Dec
2024
In a third round of controls, the US Department of Commerce’s Bureau of Industry and Security (BIS) has included 140 entities in its Export Administration Regulations (EAR) list.
The move was actioned on 2 December in an effort to safeguard US national security and foreign policy interests. The final rule also modified 14 existing entries on the entity list, of which 14 revisions were under China.
All companies listed under the EAR list are affiliated with the development and production of advanced-node integrated circuits and semiconductor manufacturing items or have supported the Chinese government’s Military-Civil Fusion (MCF) Development Strategy. The export controls bar US suppliers from shipping to listed entities without a specific licence. Equipment from Israel, Malaysia, Singapore, South Korea, and Taiwan is subject to these rules, while Japan and the Netherlands are exempt. Sources suggest the USA may exempt other countries that adopt similar controls.

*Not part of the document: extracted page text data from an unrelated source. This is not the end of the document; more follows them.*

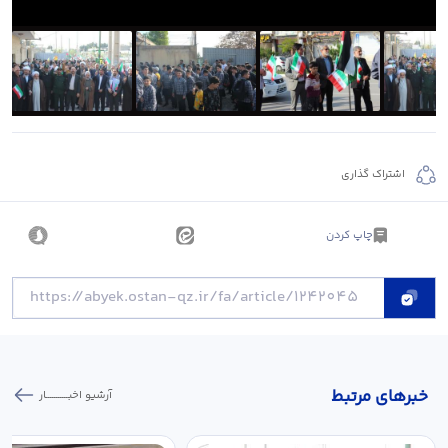
اشتراک گذاری
چاپ کردن
خبر‌های مرتبط
آرشیو اخبـــــــــــار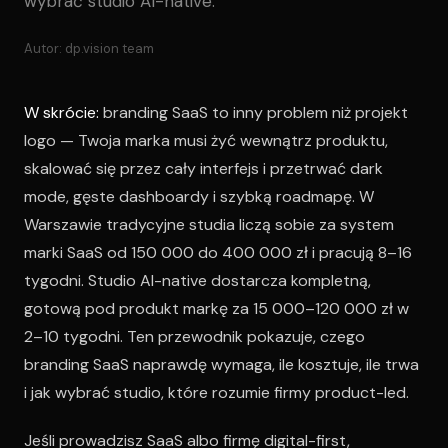
wybrać studio AI-native.
Autor: dp.vision team
W skrócie:
branding SaaS to inny problem niż projekt
logo — Twoja marka musi żyć wewnątrz produktu,
skalować się przez cały interfejs i przetrwać dark
mode, gęste dashboardy i szybką roadmapę. W
Warszawie tradycyjne studia liczą sobie za system
marki SaaS od 150 000 do 400 000 zł i pracują 8–16
tygodni. Studio AI-native dostarcza kompletną,
gotową pod produkt markę za 15 000–120 000 zł w
2–10 tygodni. Ten przewodnik pokazuje, czego
branding SaaS naprawdę wymaga, ile kosztuje, ile trwa
i jak wybrać studio, które rozumie firmy product-led.
Jeśli prowadzisz SaaS albo firmę digital-first,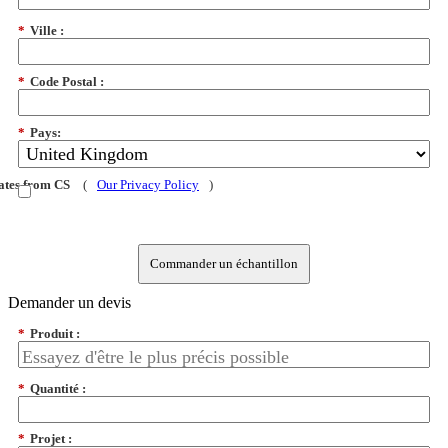
*
Ville :
*
Code Postal :
*
Pays:
dates from CS
(
Our Privacy Policy
)
Commander un échantillon
Demander un devis
*
Produit :
*
Quantité :
*
Projet :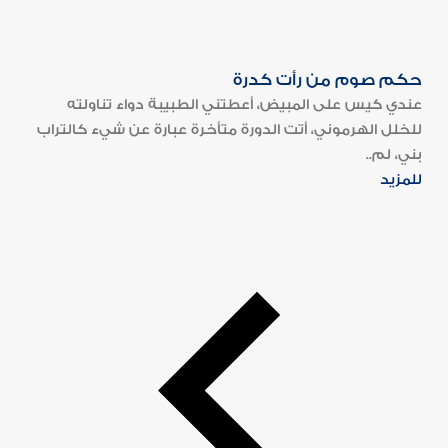
حكم صوم من رأت كدرة
عندي كيس على المبيض، أعطتني الطبيبة دواء تناولته
للخلل الهرموني، أتت الدورة متأخرة عبارة عن شيء كالتراب
بني، لم..
للمزيد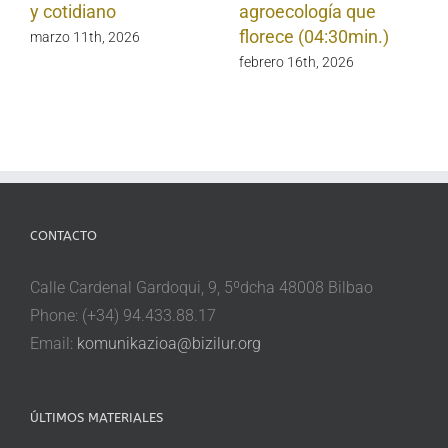
y cotidiano
agroecología que
florece (04:30min.)
marzo 11th, 2026
febrero 16th, 2026
CONTACTO
Calle Cardenal Gardoqui, 9, 5ºdcha 48008 Bilbao
Phone: (+34) 94.433.88.17
Email:
komunikazioa@bizilur.org
ÚLTIMOS MATERIALES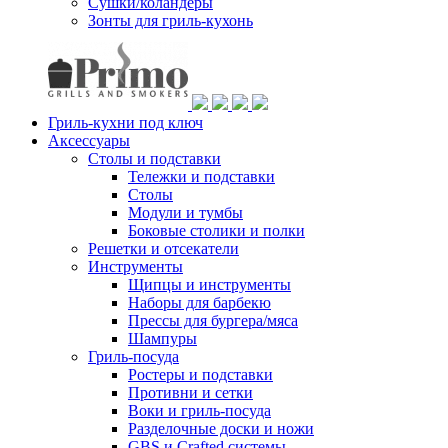
Сушки/коландеры
Зонты для гриль-кухонь
Гриль-кухни под ключ
Аксессуары
Столы и подставки
Тележки и подставки
Столы
Модули и тумбы
Боковые столики и полки
Решетки и отсекатели
Инструменты
Щипцы и инструменты
Наборы для барбекю
Прессы для бургера/мяса
Шампуры
Гриль-посуда
Ростеры и подставки
Противни и сетки
Воки и гриль-посуда
Разделочные доски и ножи
GBS и Crafted системы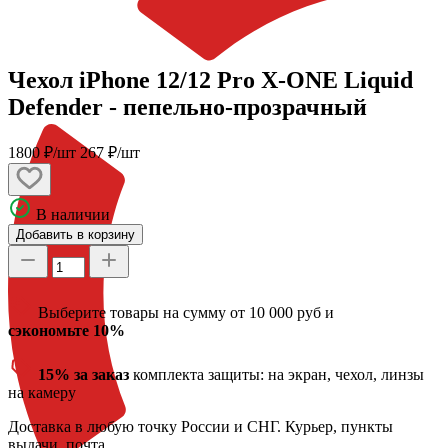
Чехол iPhone 12/12 Pro X-ONE Liquid
Defender - пепельно-прозрачный
1800 ₽/шт
267 ₽/шт
В наличии
Добавить в корзину
Выберите товары на сумму от 10 000 руб и
сэкономьте 10%
15% за заказ
комплекта защиты: на экран, чехол, линзы
на камеру
Доставка
в любую точку России и СНГ. Курьер, пункты
выдачи, почта.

US and Dutch regulations have pressured high-end chip manufacturers, notably ASML, which can no longer sell some EUV lithography systems to China. This restriction significantly impacted ASML’s revenue, as China represented a substantial share of its high-end equipment sales.
The restrictions represent another effort to control US chipmaking IP and materials critical to semiconductor manufacturing. Following the introduction of the CHIPS and Science Act of 2022, the USA has demonstrated its commitment to securing a foothold in the semiconductor industry, mobilising more than US$240Bn in funding.